= Franklin child prostitution ring allegations =

1988 investigation in Nebraska

The Franklin child prostitution ring allegations began in June 1988 in Omaha, Nebraska, when multiple prominent Nebraskan political and business figures were accused of involvement in a child sex trafficking ring. The allegations attracted significant public and political interest until late 1990, when separate state and federal grand juries concluded that the allegations were unfounded and the ring was "a carefully crafted hoax, scripted by a person or people with considerable knowledge of the people and institutions of Omaha."

== History ==
In 1987, the Nebraska Foster Care Review Board received allegations of an organized ring of child abuse. Following a perceived lack of action from law enforcement, the Board passed these allegations to the Nebraska Legislature.

In November 1988, federal authorities investigating the embezzlement of over $38 million raided the Franklin Community Credit Union in Omaha, Nebraska. Shortly thereafter, Nebraska state senator Ernie Chambers remarked to the executive board of the State Legislature that he had received numerous reports of child sexual abuse linked to the scandal.

The accusations primarily centered on Lawrence E. King Jr., who ran the credit union, and alleged that he hosted "lavish parties at which minors were sexually abused". King was a rising figure, donor, and powerbroker in the Republican Party before the investigation, singing the National Anthem at the 1984 Republican National Convention and spending $100,000 on parties for the 1988 convention. King had a luxurious lifestyle, chartering private jets and limousines and wearing expensive clothes and jewellery, including a $69,000 watch seized after he went into court-ordered receivership. He also owned multiple houses and businesses in Nebraska, alongside a house near Embassy Row, Washington, D.C., which he rented.

=== Investigations ===
The Nebraska Legislature organized a state committee in December 1988 to look into both the credit union embezzlement and the child prostitution allegations named the Franklin Committee, led by state senator Loran Schmit with Ernie Chambers acting as vice chair. Numerous conspiracy theories spread after the committee was announced, claiming that the alleged abuse was part of a widespread series of crimes including devil worship, cannibalism, drug trafficking, and CIA arms dealing.

State and federal law enforcement investigated allegations that prominent citizens of Nebraska, as well as high-level U.S. politicians, were involved in a child prostitution ring. Alleged abuse victims were interviewed, who claimed that children in foster care were flown to the East Coast of the United States to be sexually abused.

In July 1990, private investigator Gary Caradori, hired by the Franklin Committee to investigate the allegations, died along with his 8-year-old son when his plane disintegrated in mid-air near Chicago. Foul play was suspected by Caradori's brother and state senator Loran Schmit, but was not proven by investigators. No definitive cause for the crash has been established.

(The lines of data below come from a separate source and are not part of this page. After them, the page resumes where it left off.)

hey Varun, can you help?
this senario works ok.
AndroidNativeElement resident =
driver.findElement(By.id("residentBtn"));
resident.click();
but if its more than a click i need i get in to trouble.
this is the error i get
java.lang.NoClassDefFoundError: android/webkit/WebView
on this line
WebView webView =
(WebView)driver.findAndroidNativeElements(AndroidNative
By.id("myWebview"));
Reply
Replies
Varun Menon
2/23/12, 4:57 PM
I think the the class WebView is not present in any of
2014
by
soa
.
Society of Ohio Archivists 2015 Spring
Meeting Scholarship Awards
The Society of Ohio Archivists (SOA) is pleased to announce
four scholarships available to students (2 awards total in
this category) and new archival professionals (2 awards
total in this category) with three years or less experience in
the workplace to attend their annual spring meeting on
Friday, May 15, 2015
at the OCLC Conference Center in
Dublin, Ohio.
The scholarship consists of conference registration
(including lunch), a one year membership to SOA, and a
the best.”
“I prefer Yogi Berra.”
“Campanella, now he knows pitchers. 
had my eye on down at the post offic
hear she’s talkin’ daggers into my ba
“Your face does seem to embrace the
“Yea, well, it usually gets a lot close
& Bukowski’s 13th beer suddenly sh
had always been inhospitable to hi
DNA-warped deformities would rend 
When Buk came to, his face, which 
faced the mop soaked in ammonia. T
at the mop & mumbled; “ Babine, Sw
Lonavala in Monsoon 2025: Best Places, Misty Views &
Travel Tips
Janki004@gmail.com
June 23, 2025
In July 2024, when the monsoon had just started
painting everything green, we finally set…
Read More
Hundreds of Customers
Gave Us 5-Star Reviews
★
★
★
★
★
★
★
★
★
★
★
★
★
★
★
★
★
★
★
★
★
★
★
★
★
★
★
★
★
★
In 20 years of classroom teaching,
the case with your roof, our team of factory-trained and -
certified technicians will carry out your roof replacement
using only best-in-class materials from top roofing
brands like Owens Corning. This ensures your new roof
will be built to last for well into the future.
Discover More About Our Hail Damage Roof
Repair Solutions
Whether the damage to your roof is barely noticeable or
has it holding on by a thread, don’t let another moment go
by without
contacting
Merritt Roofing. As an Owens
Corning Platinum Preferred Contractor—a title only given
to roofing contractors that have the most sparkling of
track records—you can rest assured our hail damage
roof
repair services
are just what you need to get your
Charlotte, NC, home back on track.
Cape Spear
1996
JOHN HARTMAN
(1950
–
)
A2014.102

In July 1990, a separate county investigation by a grand jury in Douglas County, where Omaha, Nebraska, is situated, determined the abuse allegations were baseless, describing them as a "carefully crafted hoax" and indicting two of the original accusers on perjury charges. The grand jury suspected that the false stories originated from a fired employee of Boys Town, who might have "fueled the fire of rumor and innuendo" because of personal grudges, but refused to name someone as the source of the stories. State senator and Franklin Committee head Schmit called the grand jury report "a strange document", adding "that is the kindest thing I can say about it."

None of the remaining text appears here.